Hehehe... akhirnya aku, bu Nia, dan pak Anton (supir mobil sewaan kita) berusaha menjelaskan dengan bahasa Indonesia. Intinya: miyayeni = berkelas, gak kampungan.

Ternyata INTAKO itu tempatnya mblusuk-mblusuk banget... di kampung gitu deh. Parkir aja susye... hmm... gimana kalo hari wiken ya? Pasti penuh banget deh. Di INTAKO, ternyata kita berhasil menemukan yang miyayeni kok. Masalah berikutnya.... gimana bawa pulangnya.... setelah geser sana-geser sini, ternyata muat juga masuk ransel bersama dengan Snoopy dan kamdig...

Toko Tanjung
Toko Tanjung adalah tempat beli oleh-oleh makanan khas Sidoarjo, kerupuk udang, bandeng asap, dsb. Konon kabarnya Bandeng Asep-nya paling toph... tapi sayang... bawaanku sudah banyak, kalo ditambah lagi bandeng asep, artinya nambah tentengan (gak mungkin masuk bagasi kan...).

Airport Juanda
Setidaknya airport ini lebih baik daripada Airport Polonia yang kayak pasar itu.
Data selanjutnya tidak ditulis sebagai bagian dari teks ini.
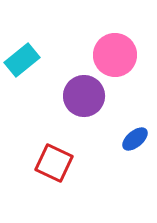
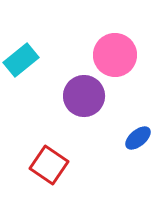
cyan rectangle: moved 1 px left
blue ellipse: moved 3 px right, 1 px up
red square: moved 5 px left, 2 px down; rotated 9 degrees clockwise
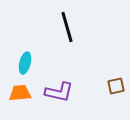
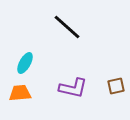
black line: rotated 32 degrees counterclockwise
cyan ellipse: rotated 15 degrees clockwise
purple L-shape: moved 14 px right, 4 px up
Tapi... yang gak oke adalah pelayanan si Lion. Semua penerbangan Lion terlambat sejam, trus antrean check-in-nya itu loh... wuaahh... gak teratur banget. Udah pelayanannya lambat, banyak yang nyerobot pula. Akhirnya meja check-in penerbangan itu jadi ular naga panjangnya bukan kepalang....
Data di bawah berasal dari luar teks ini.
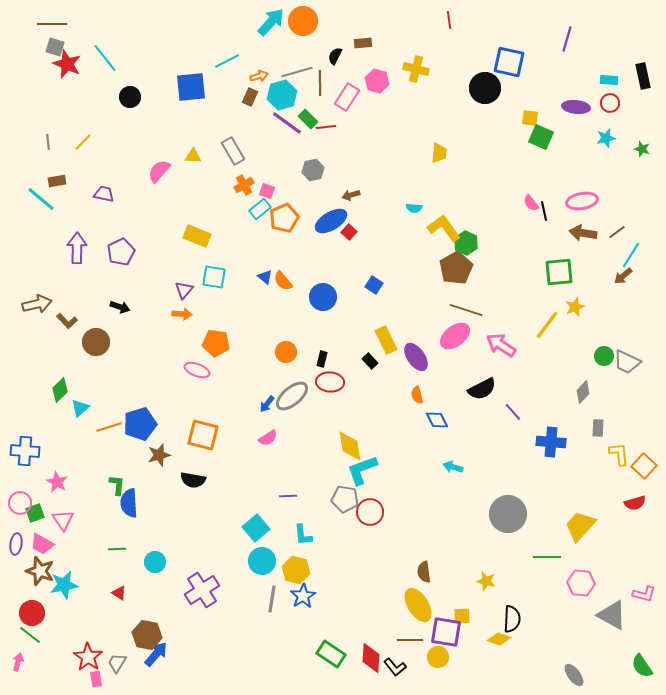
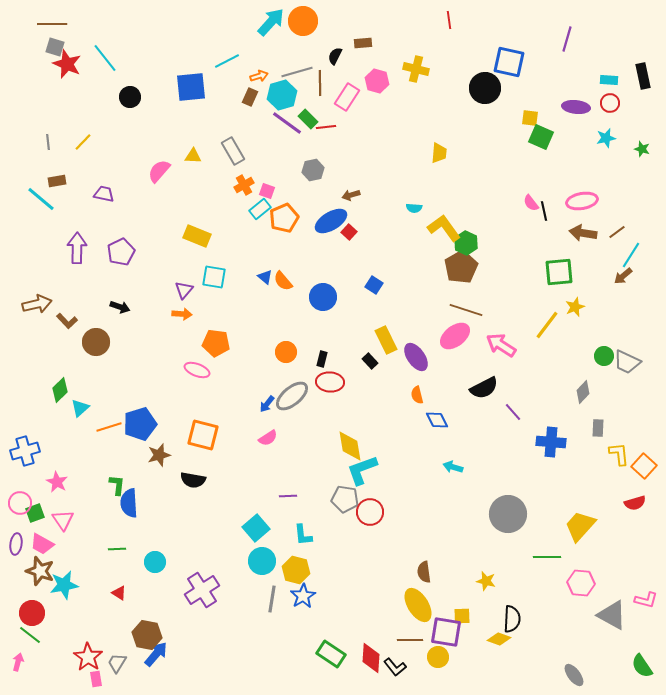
brown pentagon at (456, 268): moved 5 px right, 1 px up
black semicircle at (482, 389): moved 2 px right, 1 px up
blue cross at (25, 451): rotated 20 degrees counterclockwise
pink L-shape at (644, 594): moved 2 px right, 6 px down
Waktu lagi nunggu, Irva sempet nyeletuk: Asik kali ya, kalo ada artis, lumayan kan... jadi ada pemandangan. Nah, setelah topik ”pemandangan” tadi terlupakan, tiba-tiba lewatlah seorang yang cukup familiar, dan dia seorang artis: Rhoma Irama!! Sendirian aja, gak bawa rombongan seperti selayaknya artis. Tentu saja, dia juga gak bawa gitarnya... Ternyata keinginannya Irva terkabul.

Malang

Kalo ke Yogya buat wisata budaya, ke Malang buat wisata boga. Malang itu katanya Bandung-nya Jawa Timur. Salah satu kemiripan dari dua kota itu adalah masih banyak pohon di pinggir jalan. Trus kalo Bandung punya Lembang, Malang punya Batu. Baik Lembang maupun Batu punya agrowisata masing-masing.

Hotel Montana
Hmm... ini sih bukan termasuk obyek wisata boga, meskipun kata Bulo es krim dan cake-nya enak. Yang jelas hotel ini patut mendapatkan acungan jempol. Pokoknya Te-O-Pe Be-Ge-Te deh... aku puas banget, karena: 1) Kamarnya bersih, cozy. 2) Handuknya wangi. 3) Harganya gak terlalu mahal. 4) Kemaren itu seharusnya dihitung 2 hari, tapi karena aku check-in jam 5 pagi, mereka hanya hitung 1 ½ hari. 5) Bisa dibayar pake credit card tanpa kena persenan pula. 6) Letaknya strategis, di dekat tugu dan balaikota. 7) Tidak berkesan wingit dan tidak penuh tanaman seperti hotel Tugu. 8) Ada warnet dan wartel di sebelah hotel.

Kusuma Agrowisata
Kusuma Agrowisata terletak di kota Batu, sekitar ½ jam perjalanan dari Malang. Kalo Bandung punya Lembang, Malang punya Batu. Aku dan Irva memilih paket yang paling komplit, terdiri dari petik 4 buah strawberry, petik 2 buah apple, puding dan sari strawberry, jus apel dan 1 paket sayuran organik (sawi plus 2 buah cabe paprika)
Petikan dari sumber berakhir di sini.